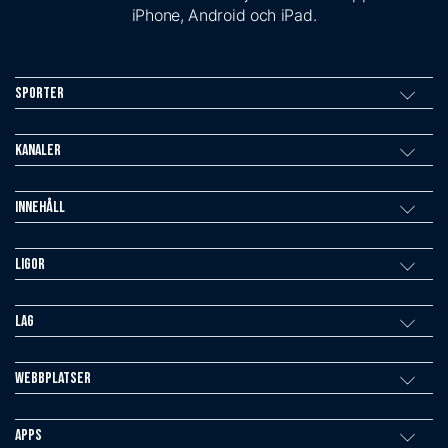
iPhone, Android och iPad.
Sporter
Kanaler
Innehåll
Ligor
Lag
Webbplatser
Apps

### WORK TO COMPLETE
Excluding the pictures, restate the records above word for word.

### ANSWER
iPhone, Android och iPad.
Sporter
Kanaler
Innehåll
Ligor
Lag
Webbplatser
Apps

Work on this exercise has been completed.